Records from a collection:
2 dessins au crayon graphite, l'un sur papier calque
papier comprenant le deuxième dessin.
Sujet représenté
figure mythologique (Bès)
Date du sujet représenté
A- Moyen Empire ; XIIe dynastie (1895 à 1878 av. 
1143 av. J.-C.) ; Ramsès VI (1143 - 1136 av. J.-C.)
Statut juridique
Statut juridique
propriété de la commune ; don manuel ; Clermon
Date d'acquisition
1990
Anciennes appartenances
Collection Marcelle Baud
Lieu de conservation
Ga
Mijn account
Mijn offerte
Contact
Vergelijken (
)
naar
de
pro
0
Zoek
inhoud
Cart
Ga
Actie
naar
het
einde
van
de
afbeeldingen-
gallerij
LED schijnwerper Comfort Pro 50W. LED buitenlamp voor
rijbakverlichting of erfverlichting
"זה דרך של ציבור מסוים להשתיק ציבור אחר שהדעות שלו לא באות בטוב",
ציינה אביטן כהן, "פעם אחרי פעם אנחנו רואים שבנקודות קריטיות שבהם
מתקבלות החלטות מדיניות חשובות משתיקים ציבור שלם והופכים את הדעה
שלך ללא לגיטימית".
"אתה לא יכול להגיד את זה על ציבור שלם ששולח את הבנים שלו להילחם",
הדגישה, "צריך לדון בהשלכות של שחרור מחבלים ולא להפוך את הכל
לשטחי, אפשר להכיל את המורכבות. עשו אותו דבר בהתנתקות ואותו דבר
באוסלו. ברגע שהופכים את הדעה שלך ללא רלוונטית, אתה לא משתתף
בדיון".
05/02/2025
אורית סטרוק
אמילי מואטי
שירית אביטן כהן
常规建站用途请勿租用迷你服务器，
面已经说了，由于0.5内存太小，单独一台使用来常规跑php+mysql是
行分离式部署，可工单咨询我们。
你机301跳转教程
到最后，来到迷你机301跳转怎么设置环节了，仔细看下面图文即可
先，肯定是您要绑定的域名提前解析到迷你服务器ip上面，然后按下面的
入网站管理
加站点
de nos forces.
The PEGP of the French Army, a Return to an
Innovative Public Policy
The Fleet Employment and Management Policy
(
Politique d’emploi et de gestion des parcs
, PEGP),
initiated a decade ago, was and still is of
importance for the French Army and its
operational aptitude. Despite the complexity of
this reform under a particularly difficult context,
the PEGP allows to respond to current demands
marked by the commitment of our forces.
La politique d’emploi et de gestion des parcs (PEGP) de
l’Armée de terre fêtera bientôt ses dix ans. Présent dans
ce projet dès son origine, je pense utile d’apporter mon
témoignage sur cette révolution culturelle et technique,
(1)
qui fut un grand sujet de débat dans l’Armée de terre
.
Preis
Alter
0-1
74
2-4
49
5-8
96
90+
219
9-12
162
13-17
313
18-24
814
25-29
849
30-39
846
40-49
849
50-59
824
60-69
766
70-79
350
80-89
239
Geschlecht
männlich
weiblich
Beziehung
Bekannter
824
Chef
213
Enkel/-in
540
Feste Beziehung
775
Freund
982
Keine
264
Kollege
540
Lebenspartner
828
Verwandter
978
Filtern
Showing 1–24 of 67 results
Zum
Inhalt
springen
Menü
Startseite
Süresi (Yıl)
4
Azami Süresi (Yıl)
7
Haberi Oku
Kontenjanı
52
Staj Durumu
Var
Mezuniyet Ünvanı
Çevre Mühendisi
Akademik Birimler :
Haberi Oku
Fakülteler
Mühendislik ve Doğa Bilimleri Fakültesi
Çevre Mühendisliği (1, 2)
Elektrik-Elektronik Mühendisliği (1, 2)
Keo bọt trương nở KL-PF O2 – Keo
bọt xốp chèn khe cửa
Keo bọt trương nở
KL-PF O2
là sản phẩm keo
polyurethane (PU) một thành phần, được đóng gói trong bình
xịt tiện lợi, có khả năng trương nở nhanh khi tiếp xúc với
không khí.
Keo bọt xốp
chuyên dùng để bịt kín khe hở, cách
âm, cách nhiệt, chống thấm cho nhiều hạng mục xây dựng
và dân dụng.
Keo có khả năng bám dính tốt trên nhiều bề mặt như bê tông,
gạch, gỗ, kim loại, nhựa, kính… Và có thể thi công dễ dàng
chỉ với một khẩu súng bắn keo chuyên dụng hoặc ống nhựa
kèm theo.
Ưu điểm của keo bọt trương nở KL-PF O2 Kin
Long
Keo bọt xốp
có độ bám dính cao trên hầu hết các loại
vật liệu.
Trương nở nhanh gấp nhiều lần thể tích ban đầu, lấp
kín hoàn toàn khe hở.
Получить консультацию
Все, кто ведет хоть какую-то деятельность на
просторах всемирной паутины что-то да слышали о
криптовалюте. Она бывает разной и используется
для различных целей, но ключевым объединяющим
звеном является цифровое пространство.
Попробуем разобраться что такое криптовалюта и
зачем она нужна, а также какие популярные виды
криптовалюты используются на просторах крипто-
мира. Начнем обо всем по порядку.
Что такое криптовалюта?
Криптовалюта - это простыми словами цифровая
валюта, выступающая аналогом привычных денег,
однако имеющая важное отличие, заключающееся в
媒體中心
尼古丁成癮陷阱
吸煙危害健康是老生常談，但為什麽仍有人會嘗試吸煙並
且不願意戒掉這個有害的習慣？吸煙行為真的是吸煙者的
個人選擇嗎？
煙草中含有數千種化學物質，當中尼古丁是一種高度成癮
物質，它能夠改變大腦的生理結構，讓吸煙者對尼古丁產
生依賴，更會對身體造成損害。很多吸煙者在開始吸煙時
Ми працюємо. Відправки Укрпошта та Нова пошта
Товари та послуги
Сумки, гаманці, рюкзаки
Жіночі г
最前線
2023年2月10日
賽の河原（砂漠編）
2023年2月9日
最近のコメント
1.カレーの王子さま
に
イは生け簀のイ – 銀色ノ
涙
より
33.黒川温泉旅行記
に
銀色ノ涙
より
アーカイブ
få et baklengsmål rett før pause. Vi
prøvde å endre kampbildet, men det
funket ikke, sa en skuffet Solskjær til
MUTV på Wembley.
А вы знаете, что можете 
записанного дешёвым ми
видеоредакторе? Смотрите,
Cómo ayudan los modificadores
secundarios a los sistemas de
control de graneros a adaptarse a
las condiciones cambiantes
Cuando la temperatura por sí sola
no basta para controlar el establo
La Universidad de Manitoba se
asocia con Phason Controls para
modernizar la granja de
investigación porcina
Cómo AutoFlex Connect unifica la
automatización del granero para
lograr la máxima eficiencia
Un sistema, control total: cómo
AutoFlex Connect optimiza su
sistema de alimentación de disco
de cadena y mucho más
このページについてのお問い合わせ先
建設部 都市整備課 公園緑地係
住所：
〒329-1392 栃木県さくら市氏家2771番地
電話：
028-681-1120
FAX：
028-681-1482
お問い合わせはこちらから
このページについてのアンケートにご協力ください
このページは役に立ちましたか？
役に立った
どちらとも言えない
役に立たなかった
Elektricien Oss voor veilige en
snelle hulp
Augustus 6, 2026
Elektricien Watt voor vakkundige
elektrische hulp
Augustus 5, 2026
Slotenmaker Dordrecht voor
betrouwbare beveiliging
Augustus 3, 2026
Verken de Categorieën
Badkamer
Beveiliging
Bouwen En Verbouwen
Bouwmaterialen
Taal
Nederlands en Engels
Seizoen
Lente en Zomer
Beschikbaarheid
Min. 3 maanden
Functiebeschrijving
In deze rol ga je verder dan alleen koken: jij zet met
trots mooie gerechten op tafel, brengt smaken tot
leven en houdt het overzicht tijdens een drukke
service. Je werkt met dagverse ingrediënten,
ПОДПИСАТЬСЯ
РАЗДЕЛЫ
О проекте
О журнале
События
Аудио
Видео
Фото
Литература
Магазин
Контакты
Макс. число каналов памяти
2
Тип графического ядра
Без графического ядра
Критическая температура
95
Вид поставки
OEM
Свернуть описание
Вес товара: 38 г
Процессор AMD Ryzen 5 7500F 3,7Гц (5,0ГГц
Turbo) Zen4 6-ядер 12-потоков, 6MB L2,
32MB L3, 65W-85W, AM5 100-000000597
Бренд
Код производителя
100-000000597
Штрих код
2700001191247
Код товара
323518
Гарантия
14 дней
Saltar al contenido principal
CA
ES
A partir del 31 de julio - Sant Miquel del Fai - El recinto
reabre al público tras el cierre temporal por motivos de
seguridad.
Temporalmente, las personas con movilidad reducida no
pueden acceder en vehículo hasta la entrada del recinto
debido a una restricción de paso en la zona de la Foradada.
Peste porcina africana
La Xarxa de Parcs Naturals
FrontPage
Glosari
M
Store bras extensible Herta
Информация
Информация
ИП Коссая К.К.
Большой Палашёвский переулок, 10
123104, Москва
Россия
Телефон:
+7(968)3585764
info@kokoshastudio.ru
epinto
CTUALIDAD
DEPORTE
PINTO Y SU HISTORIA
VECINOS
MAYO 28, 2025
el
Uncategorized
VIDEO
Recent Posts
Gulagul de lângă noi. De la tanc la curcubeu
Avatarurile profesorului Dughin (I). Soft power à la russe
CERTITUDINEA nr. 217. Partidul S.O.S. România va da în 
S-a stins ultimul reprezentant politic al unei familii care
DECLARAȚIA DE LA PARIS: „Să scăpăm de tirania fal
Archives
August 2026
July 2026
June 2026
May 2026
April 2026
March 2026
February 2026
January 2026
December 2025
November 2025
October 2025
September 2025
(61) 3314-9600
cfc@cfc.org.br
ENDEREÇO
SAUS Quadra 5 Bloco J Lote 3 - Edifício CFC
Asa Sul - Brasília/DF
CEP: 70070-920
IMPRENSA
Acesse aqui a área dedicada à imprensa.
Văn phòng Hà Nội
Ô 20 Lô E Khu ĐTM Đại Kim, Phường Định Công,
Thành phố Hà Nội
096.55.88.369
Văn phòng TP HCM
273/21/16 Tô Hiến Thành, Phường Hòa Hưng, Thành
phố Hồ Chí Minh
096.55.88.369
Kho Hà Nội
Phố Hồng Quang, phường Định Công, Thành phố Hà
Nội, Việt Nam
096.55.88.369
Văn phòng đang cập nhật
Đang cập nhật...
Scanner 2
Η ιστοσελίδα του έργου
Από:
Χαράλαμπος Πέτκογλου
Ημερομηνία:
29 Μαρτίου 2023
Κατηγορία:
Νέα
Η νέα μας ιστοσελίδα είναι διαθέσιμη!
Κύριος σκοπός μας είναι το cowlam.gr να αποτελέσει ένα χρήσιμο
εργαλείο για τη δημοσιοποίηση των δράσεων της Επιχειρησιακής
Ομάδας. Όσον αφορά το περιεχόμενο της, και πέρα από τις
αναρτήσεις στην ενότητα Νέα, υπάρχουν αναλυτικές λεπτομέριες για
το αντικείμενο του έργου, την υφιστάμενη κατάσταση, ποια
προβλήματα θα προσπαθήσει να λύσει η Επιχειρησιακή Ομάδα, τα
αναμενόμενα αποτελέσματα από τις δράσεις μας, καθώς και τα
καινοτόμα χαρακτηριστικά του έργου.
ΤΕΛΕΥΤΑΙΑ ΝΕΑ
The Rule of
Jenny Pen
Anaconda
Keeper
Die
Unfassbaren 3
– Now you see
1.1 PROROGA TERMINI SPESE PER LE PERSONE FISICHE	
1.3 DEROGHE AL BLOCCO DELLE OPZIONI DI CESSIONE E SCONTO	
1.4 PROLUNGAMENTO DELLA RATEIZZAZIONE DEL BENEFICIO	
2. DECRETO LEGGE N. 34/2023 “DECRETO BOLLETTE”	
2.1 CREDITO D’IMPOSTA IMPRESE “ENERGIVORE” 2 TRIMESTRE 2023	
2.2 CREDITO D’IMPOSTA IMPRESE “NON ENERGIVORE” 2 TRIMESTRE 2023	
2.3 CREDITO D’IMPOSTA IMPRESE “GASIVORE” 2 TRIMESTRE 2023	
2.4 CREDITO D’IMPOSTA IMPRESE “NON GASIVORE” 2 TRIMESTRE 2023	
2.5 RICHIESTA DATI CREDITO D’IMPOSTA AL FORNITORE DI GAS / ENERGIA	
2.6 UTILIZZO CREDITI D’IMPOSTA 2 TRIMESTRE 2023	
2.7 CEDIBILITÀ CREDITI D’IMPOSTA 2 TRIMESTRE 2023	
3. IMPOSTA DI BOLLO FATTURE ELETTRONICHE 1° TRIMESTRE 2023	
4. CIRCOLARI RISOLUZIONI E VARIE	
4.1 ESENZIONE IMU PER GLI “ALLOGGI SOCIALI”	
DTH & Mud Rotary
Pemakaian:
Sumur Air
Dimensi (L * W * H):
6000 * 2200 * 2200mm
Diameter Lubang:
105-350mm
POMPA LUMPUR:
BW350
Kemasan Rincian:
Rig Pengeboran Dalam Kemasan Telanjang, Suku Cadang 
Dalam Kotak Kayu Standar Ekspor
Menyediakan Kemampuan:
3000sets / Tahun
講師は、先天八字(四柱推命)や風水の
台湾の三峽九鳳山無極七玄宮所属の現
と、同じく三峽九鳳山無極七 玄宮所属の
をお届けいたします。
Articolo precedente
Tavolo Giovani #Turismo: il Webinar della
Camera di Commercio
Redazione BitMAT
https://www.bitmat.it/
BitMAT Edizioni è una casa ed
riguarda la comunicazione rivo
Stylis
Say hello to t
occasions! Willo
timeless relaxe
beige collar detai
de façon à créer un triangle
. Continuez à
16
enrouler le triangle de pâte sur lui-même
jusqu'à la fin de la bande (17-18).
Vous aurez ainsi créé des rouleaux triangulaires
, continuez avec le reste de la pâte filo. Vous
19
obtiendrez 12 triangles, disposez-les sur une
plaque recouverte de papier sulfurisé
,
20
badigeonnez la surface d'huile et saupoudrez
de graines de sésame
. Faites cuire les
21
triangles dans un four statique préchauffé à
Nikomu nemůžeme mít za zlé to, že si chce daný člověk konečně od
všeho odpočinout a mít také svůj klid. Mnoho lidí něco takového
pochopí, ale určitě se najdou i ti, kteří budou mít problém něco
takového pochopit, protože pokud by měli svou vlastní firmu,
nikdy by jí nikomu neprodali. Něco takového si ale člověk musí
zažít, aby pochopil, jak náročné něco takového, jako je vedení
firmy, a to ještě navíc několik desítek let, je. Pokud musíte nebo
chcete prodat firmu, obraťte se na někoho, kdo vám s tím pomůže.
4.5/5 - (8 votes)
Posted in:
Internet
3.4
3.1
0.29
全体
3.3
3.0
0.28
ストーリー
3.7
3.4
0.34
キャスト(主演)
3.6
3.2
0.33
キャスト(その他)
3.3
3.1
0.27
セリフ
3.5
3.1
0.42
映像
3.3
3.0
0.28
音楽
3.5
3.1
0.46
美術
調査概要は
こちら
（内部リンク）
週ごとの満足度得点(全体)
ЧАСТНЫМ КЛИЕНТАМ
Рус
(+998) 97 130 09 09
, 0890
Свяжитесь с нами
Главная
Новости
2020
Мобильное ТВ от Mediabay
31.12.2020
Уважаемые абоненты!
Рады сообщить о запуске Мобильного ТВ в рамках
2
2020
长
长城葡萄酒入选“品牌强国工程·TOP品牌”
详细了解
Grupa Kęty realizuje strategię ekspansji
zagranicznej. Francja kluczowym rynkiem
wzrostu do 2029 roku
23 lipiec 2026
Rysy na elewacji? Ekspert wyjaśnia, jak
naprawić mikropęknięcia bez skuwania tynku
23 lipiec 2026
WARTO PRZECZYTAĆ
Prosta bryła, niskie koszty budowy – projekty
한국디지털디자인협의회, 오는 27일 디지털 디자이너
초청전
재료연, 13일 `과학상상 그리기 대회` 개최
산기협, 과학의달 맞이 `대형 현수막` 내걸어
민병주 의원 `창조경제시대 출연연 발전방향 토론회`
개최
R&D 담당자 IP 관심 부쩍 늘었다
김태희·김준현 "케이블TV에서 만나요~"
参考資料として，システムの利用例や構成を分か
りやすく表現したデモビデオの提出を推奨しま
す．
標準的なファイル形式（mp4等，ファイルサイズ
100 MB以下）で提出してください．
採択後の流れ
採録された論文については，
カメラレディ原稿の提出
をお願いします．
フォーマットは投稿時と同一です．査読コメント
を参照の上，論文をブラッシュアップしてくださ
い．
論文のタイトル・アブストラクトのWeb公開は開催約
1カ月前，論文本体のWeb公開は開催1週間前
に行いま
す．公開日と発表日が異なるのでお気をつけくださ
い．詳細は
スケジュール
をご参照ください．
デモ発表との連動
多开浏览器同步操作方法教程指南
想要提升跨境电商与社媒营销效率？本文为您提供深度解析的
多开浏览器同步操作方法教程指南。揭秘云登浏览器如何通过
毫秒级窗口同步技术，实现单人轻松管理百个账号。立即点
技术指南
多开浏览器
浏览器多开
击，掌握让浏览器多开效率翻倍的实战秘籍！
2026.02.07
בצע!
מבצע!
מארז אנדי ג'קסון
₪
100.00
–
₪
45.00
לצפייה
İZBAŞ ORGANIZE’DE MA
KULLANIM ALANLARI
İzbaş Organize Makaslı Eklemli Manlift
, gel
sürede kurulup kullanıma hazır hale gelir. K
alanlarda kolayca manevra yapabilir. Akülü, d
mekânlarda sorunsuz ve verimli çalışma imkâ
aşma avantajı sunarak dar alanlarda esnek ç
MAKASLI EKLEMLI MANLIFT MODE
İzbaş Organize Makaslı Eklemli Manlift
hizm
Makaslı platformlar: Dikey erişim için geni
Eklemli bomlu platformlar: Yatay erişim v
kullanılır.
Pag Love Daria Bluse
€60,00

What is needed => Retype the entries above exactly, but only from the line containing "Rig Pengeboran Dalam" through the line containing "jusqu'à la fin de la bande (17-18).", both included.

Exercise response =>
Rig Pengeboran Dalam Kemasan Telanjang, Suku Cadang 
Dalam Kotak Kayu Standar Ekspor
Menyediakan Kemampuan:
3000sets / Tahun
講師は、先天八字(四柱推命)や風水の
台湾の三峽九鳳山無極七玄宮所属の現
と、同じく三峽九鳳山無極七 玄宮所属の
をお届けいたします。
Articolo precedente
Tavolo Giovani #Turismo: il Webinar della
Camera di Commercio
Redazione BitMAT
https://www.bitmat.it/
BitMAT Edizioni è una casa ed
riguarda la comunicazione rivo
Stylis
Say hello to t
occasions! Willo
timeless relaxe
beige collar detai
de façon à créer un triangle
. Continuez à
16
enrouler le triangle de pâte sur lui-même
jusqu'à la fin de la bande (17-18).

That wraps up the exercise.